» WHAT THE EXERCISE ASKS: Determine how many lines in the records hold the word "مالیاتی". Return the number alone.
*** Opening of EXTRACTED RECORDS ***
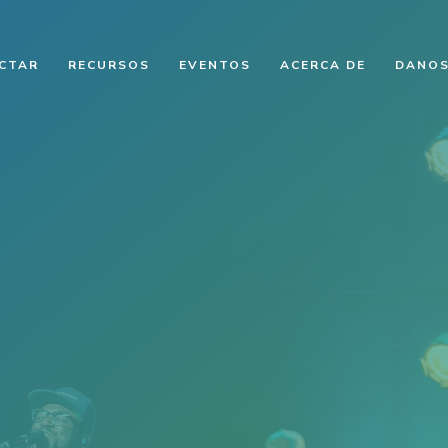
CTAR
RECURSOS
EVENTOS
ACERCA DE
DANO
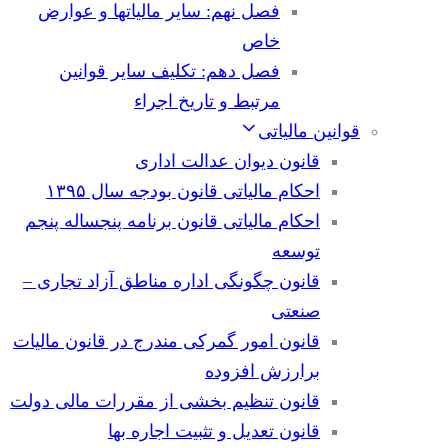
فصل نهم: سایر مالیاتها و عوارض
خاص
فصل دهم: تکلیف سایر قوانین
مرتبط و تاریخ اجراء
قوانین مالیاتی
قانون دیوان عدالت اداری
احکام مالیاتی قانون بودجه سال ۱۳۹۵
احکام مالیاتی قانون برنامه پنجساله پنجم
توسعه
قانون چگونگی اداره مناطق آزاد تجاری –
صنعتی
قانون امور گمرکی مندرج در قانون مالیات
برارزش افزوده
قانون تنظیم بخشی از مقررات مالی دولت
قانون تعدیل و تثبیت اجاره بها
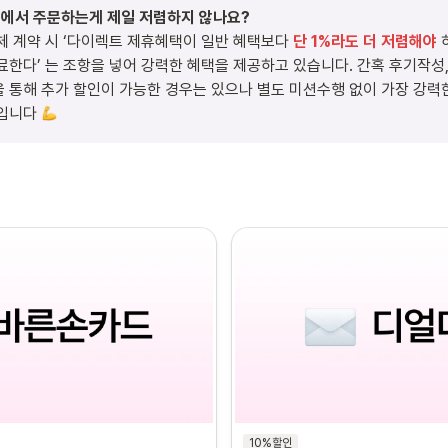
체 계약 시 ‘다이렉트 제휴혜택이 일반 혜택보다 
단 1%라도 더 저렴해야 
료한다’ 는 조항을 넣어 강력한 혜택을 제공하고 있습니다. 간혹 후기작성, 
 통해 추가 할인이 가능한 경우는 있으나 별도 미션수행 없이 가장 강력
입니다 
10%할인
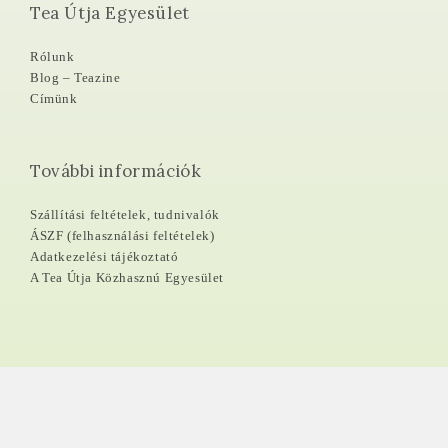
Tea Útja Egyesület
Rólunk
Blog – Teazine
Címünk
További információk
Szállítási feltételek, tudnivalók
ÁSZF (felhasználási feltételek)
Adatkezelési tájékoztató
A Tea Útja Közhasznú Egyesület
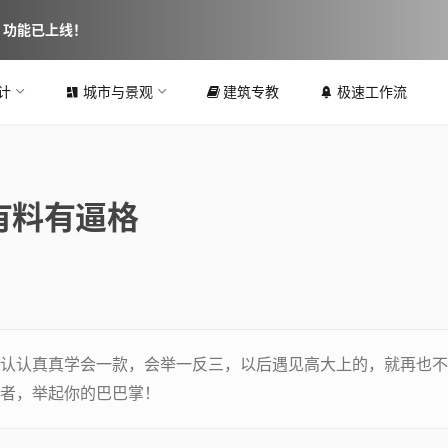
图 功能已上线！
计
城市与景观
建筑专教
极速工作流
有料有逼格
认认真真学会一款，会举一反三，以后遇见高大上的，就再也不
者，举起你的巴巴掌！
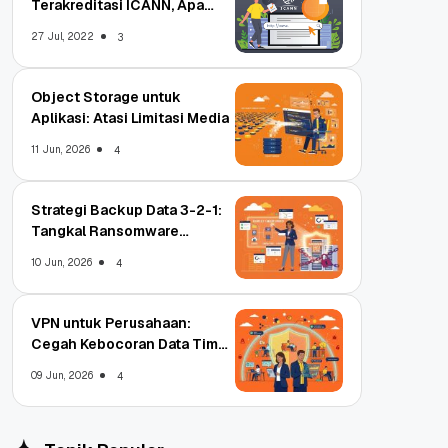
Terakreditasi ICANN, Apa
Untungnya?
27 Jul, 2022
3
Object Storage untuk
Aplikasi: Atasi Limitasi Media
11 Jun, 2026
4
Strategi Backup Data 3-2-1:
Tangkal Ransomware
Enterprise
10 Jun, 2026
4
VPN untuk Perusahaan:
Cegah Kebocoran Data Tim
WFA!
09 Jun, 2026
4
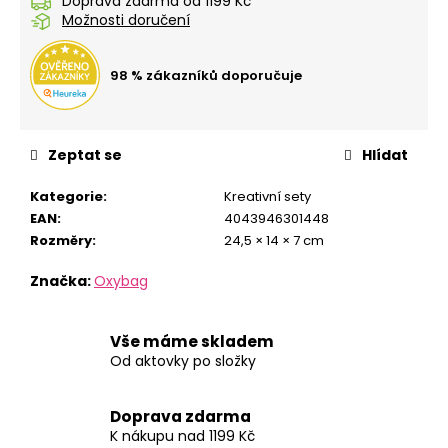
č
Doprava zdarma od 1199 Kč
Možnosti doručení
u
j
e
98 % zákazníků doporučuje
m
e
Zeptat se
Hlídat
LÁHEV
OXY
Kategorie
:
Kreativní sety
CLICK
EAN
:
4043946301448
600
ML
Rozměry
:
24,5 × 14 × 7 cm
GALAXY
Značka:
Oxybag
299
Kč
Vše máme skladem
Od aktovky po složky
Doprava zdarma
K nákupu nad 1199 Kč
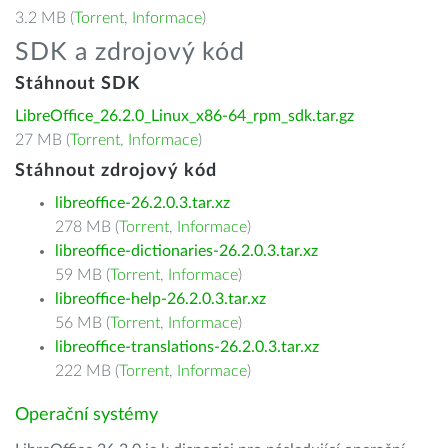
3.2 MB (
Torrent
,
Informace
)
SDK a zdrojový kód
Stáhnout SDK
LibreOffice_26.2.0_Linux_x86-64_rpm_sdk.tar.gz
27 MB (
Torrent
,
Informace
)
Stáhnout zdrojový kód
libreoffice-26.2.0.3.tar.xz
278 MB (
Torrent
,
Informace
)
libreoffice-dictionaries-26.2.0.3.tar.xz
59 MB (
Torrent
,
Informace
)
libreoffice-help-26.2.0.3.tar.xz
56 MB (
Torrent
,
Informace
)
libreoffice-translations-26.2.0.3.tar.xz
222 MB (
Torrent
,
Informace
)
Operační systémy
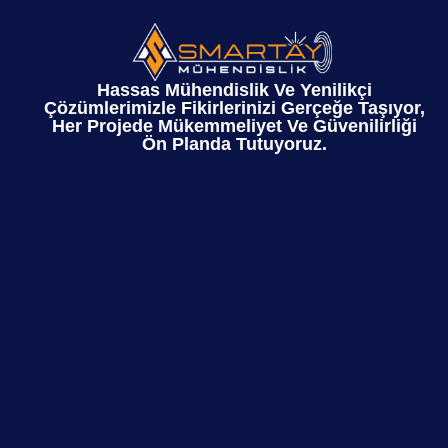
Hassas Mühendislik Ve Yenilikçi
Çözümlerimizle Fikirlerinizi Gerçeğe Taşıyor,
Her Projede Mükemmeliyet Ve Güvenilirliği
Ön Planda Tutuyoruz.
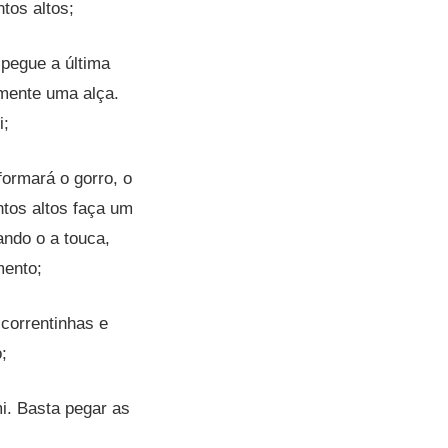
tos altos;
 pegue a última
omente uma alça.
i;
ormará o gorro, o
tos altos faça um
ando o a touca,
mento;
correntinhas e
;
i. Basta pegar as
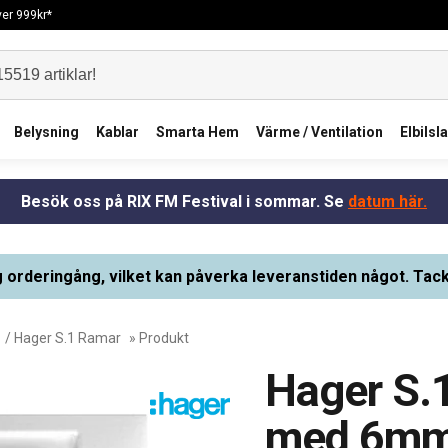
över 999kr*
Belysning
Kablar
Smarta Hem
Värme / Ventilation
Elbilsl
Besök oss på RIX FM Festival i sommar. Se
datum här.
g orderingång, vilket kan påverka leveranstiden något. Tack
/
Hager S.1 Ramar
» Produkt
Hager S.
med 6mm 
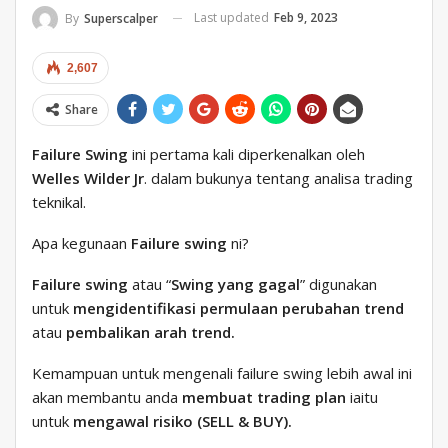
Last updated
Feb 9, 2023
By
Superscalper
2,607
Share
Failure Swing
ini pertama kali diperkenalkan oleh
Welles Wilder Jr
. dalam bukunya tentang analisa trading
teknikal.
Apa kegunaan
Failure swing
ni?
Failure swing
atau “
Swing yang gagal
” digunakan
untuk
mengidentifikasi permulaan perubahan trend
atau
pembalikan arah trend.
Kemampuan untuk mengenali failure swing lebih awal ini
akan membantu anda
membuat trading plan
iaitu
untuk
mengawal risiko (SELL & BUY).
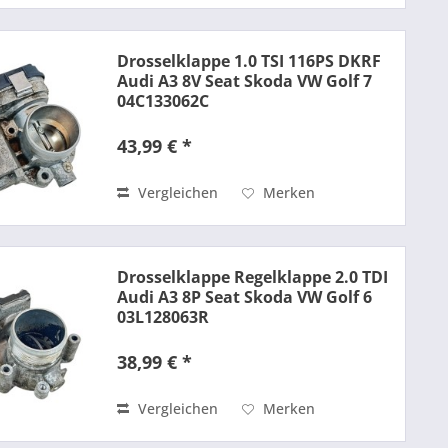
Drosselklappe 1.0 TSI 116PS DKRF
Audi A3 8V Seat Skoda VW Golf 7
04C133062C
43,99 € *
Vergleichen
Merken
Drosselklappe Regelklappe 2.0 TDI
Audi A3 8P Seat Skoda VW Golf 6
03L128063R
38,99 € *
Vergleichen
Merken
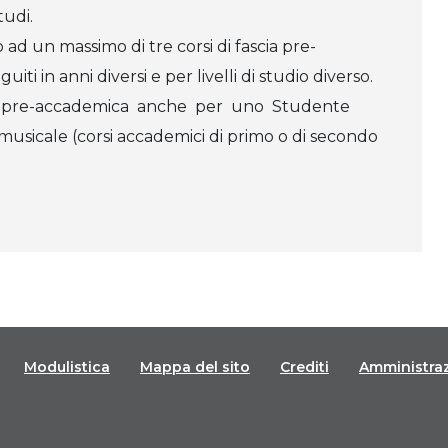
tudi.
ad un massimo di tre corsi di fascia pre-
ti in anni diversi e per livelli di studio diverso.
cia pre-accademica anche per uno Studente
 musicale (corsi accademici di primo o di secondo
Modulistica
Mappa del sito
Crediti
Amministra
*** Close of EXTRACTED RECORDS ***
» OUTPUT: 3